Operational Tools and Habits
Sunday, November 5th, 2006This is a (partial) list of operational tools and habits that I have found extremely useful in the past:
- One Click deployment: Each component of the system must be deployable in a fully automated fashion. There must be NO manual steps, a checklist is not good enough. If you can transparently audit it all the better.
- One Click rollback: Your rollback in case of a failure must be fully automated. Again there must be NO manual steps.
- The one-click should not require explicit access to the deployment servers.
- If multiple components are to be deployed then this should be done by a script.
- NEVER give developers write access to the production servers, an accident WILL happen if you do.
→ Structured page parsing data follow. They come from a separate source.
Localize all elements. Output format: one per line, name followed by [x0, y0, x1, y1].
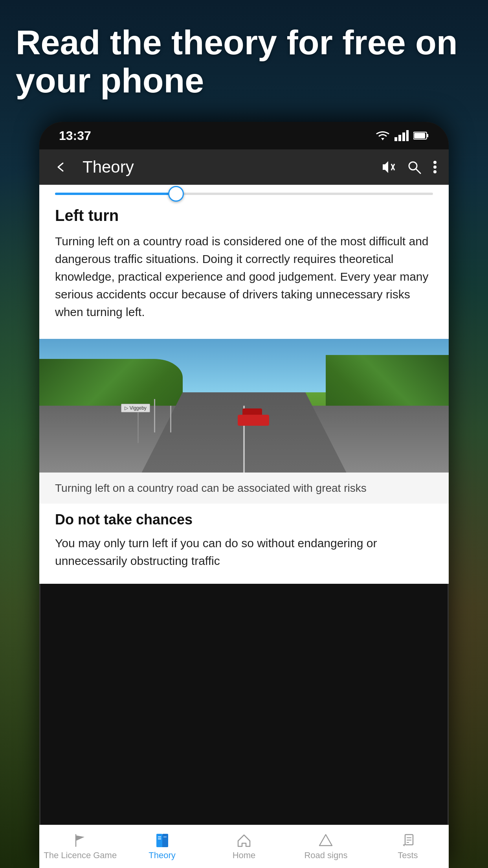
slider-fill: [55, 193, 176, 195]
svg-rect-1: [394, 137, 397, 141]
svg-point-14: [433, 170, 437, 173]
car-body: [238, 415, 269, 426]
svg-line-11: [416, 169, 420, 173]
status-icons: [376, 130, 429, 141]
svg-rect-4: [406, 130, 409, 141]
toolbar-actions: [380, 160, 437, 174]
nav-label-road-signs: Road signs: [304, 850, 347, 861]
svg-point-13: [433, 166, 437, 169]
book-icon: [154, 833, 171, 848]
bottom-nav: The Licence Game Theory: [39, 825, 449, 868]
slider-thumb[interactable]: [168, 186, 184, 202]
phone-mockup: 13:37: [39, 122, 449, 868]
article-main: Left turn Turning left on a country road…: [39, 199, 449, 339]
svg-rect-3: [402, 132, 405, 141]
svg-rect-6: [427, 134, 428, 137]
nav-label-licence-game: The Licence Game: [44, 850, 117, 861]
search-icon[interactable]: [407, 160, 421, 174]
toolbar-title: Theory: [83, 158, 372, 177]
nav-label-tests: Tests: [398, 850, 418, 861]
image-caption: Turning left on a country road can be as…: [39, 473, 449, 504]
triangle-icon: [318, 833, 333, 848]
status-bar: 13:37: [39, 122, 449, 149]
battery-icon: [413, 131, 429, 140]
content-scroll[interactable]: Left turn Turning left on a country road…: [39, 185, 449, 868]
nav-label-theory: Theory: [149, 850, 175, 861]
more-icon[interactable]: [433, 160, 437, 174]
pencil-icon: [400, 833, 415, 848]
svg-rect-7: [414, 133, 425, 138]
slider-track[interactable]: [55, 193, 433, 195]
back-button[interactable]: [51, 153, 71, 181]
article-section-2: Do not take chances You may only turn le…: [39, 504, 449, 584]
nav-item-theory[interactable]: Theory: [121, 825, 203, 868]
status-time: 13:37: [59, 129, 91, 143]
app-toolbar: Theory: [39, 149, 449, 185]
phone-body: 13:37: [39, 122, 449, 868]
article-image: ▷ Viggeby: [39, 339, 449, 473]
nav-item-home[interactable]: Home: [203, 825, 285, 868]
nav-label-home: Home: [233, 850, 256, 861]
svg-point-12: [433, 161, 437, 164]
svg-marker-0: [381, 138, 384, 140]
svg-rect-2: [398, 135, 401, 141]
car: [238, 410, 269, 426]
article-paragraph-2: You may only turn left if you can do so …: [55, 534, 433, 570]
page-headline: Read the theory for free on your phone: [16, 24, 472, 100]
mute-icon[interactable]: [380, 160, 395, 174]
progress-slider-container[interactable]: [39, 185, 449, 199]
wifi-icon: [376, 130, 390, 141]
guardrail-left: [154, 399, 155, 432]
flag-icon: [73, 833, 88, 848]
signal-icon: [394, 130, 409, 141]
article-heading-1: Left turn: [55, 207, 433, 224]
article-paragraph-1: Turning left on a country road is consid…: [55, 232, 433, 321]
article-heading-2: Do not take chances: [55, 511, 433, 528]
guardrail-left2: [170, 406, 171, 432]
nav-item-road-signs[interactable]: Road signs: [285, 825, 367, 868]
road-sign: ▷ Viggeby: [121, 404, 150, 412]
nav-item-licence-game[interactable]: The Licence Game: [39, 825, 121, 868]
home-icon: [237, 833, 251, 848]
nav-item-tests[interactable]: Tests: [367, 825, 449, 868]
Read access is fine and as you have one-click, audited, remote deployment they don’t really need it do they?
- Everything builds from a tagged source in a source management system or is a third party library of a known version (This may seem obvious but is often not the case).
- The separate components in a distributed system must be loosely coupled enough that they can be deployed independently. This is not always possible but it is definitely worth the effort. You want to avoid having to rollback multiple systems supported by different groups because of a single failure.
- If you have to deploy a non-backwardly compatible change to the communication protocol (it happens) then do a protocol release on its own.
The one that generally causes the most fuss is 4; but if your system requires regular access by developers you have a problem.